─── Input for this task

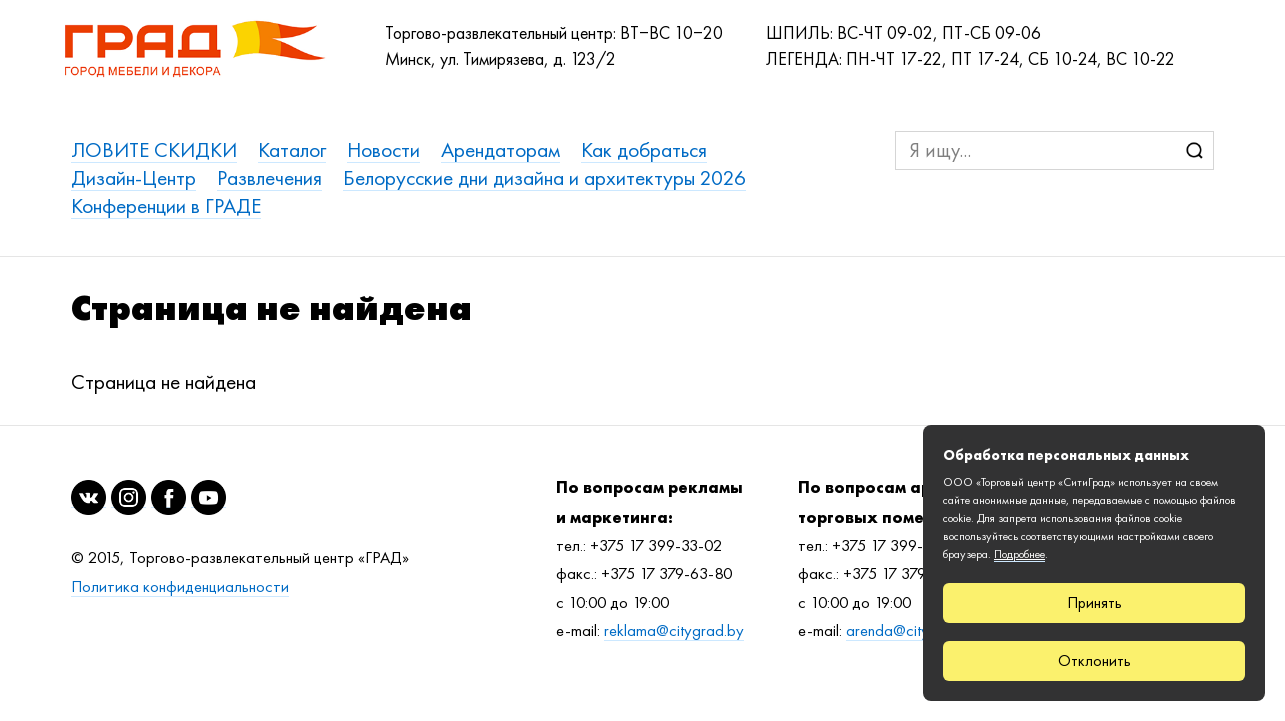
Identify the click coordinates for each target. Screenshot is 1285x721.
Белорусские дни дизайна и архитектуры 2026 (544, 177)
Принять (1094, 602)
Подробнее (1019, 554)
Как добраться (644, 149)
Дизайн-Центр (133, 177)
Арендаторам (500, 149)
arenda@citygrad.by (913, 630)
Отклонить (1094, 660)
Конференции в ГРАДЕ (166, 205)
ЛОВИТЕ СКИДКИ (154, 149)
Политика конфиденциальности (180, 586)
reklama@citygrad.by (674, 630)
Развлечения (269, 177)
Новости (383, 149)
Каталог (292, 149)
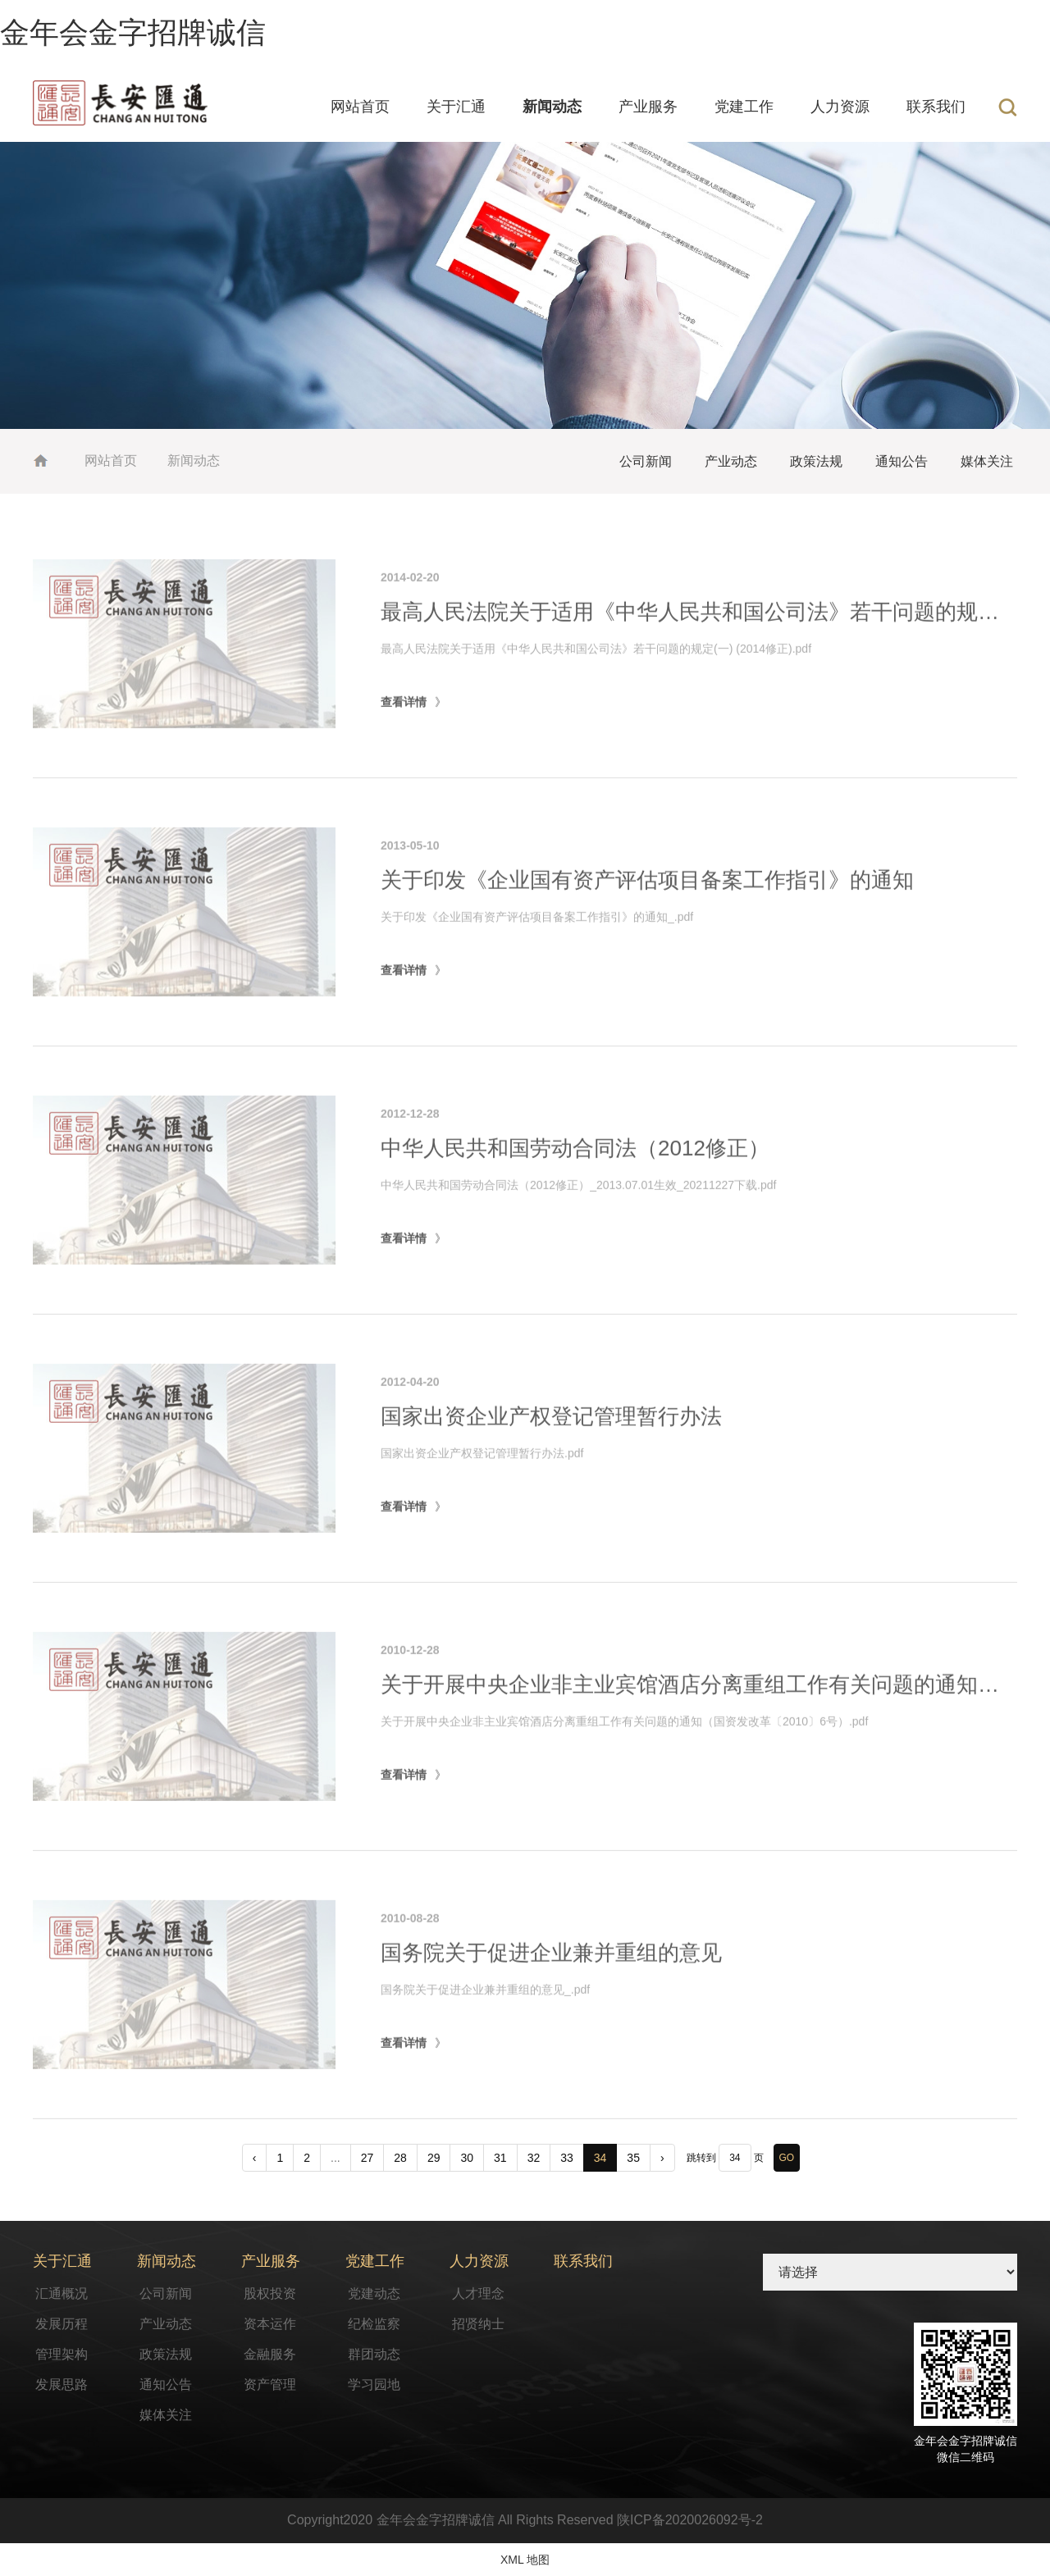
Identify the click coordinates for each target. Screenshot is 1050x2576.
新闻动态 (552, 106)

──────

→ **Work instructions**:
Show all of the lines above in which "citygrad" is present.

→ **Solution below**:
arenda@citygrad.by (913, 630)
reklama@citygrad.by (674, 630)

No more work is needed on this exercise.